━━━ TASK INPUTS ━━━
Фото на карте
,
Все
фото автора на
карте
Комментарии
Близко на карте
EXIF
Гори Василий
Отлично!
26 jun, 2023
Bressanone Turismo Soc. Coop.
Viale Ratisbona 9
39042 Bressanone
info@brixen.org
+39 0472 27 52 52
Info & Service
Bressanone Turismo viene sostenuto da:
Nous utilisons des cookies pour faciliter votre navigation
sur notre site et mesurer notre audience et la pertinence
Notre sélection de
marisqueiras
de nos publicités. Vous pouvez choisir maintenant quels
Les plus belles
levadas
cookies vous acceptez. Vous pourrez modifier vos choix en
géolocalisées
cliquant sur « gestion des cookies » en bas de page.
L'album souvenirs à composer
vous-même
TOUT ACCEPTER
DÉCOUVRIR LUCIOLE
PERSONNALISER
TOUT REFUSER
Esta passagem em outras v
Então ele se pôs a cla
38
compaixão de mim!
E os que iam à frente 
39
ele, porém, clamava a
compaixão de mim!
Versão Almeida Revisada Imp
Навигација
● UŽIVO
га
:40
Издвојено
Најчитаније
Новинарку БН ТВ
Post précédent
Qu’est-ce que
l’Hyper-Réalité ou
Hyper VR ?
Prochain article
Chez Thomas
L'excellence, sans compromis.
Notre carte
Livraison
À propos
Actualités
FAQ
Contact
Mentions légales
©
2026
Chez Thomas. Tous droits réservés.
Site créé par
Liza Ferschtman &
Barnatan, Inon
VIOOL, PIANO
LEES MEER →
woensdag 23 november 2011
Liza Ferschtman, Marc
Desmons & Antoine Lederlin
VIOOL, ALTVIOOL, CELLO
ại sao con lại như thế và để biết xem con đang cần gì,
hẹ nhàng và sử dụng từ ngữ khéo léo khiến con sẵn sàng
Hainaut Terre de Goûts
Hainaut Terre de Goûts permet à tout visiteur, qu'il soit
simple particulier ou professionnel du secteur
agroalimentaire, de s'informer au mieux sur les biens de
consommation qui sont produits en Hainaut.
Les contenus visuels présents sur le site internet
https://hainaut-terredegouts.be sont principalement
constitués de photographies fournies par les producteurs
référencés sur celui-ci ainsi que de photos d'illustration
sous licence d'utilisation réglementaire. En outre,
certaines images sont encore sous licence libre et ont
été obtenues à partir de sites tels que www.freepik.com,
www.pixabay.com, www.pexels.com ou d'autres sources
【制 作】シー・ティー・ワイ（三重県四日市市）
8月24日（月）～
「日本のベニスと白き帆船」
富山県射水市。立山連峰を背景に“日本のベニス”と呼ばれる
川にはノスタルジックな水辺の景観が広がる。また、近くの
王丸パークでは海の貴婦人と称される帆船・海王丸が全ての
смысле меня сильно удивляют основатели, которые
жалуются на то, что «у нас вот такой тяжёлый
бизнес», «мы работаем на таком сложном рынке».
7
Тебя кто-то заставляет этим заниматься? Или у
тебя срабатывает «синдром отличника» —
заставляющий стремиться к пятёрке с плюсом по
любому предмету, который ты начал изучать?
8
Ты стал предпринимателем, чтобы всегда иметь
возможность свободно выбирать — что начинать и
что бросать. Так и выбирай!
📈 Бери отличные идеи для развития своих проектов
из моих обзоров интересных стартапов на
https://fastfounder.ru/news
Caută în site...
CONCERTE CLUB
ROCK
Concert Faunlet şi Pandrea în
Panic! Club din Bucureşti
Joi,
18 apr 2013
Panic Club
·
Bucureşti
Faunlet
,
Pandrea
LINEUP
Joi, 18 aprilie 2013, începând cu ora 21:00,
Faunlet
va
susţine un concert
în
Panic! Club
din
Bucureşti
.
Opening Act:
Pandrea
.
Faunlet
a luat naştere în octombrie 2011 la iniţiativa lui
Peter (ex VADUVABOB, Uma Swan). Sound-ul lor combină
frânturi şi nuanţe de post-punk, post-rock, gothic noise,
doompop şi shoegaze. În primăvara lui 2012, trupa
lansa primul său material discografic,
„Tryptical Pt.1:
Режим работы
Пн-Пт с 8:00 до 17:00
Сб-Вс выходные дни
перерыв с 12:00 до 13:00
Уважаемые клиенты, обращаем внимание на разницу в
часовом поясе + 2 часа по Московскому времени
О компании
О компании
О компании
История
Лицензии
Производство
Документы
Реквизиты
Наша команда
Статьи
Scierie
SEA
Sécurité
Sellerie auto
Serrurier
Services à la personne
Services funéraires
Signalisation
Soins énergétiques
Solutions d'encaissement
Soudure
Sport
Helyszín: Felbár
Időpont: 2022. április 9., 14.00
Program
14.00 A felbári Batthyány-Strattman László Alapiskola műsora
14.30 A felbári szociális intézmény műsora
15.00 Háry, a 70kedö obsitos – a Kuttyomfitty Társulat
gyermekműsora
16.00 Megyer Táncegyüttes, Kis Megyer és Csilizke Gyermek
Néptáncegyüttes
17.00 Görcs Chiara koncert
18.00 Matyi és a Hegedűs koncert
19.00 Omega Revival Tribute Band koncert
━━━
On how many lines of the data does the word "Chez" appear? Reply with the number alone.

2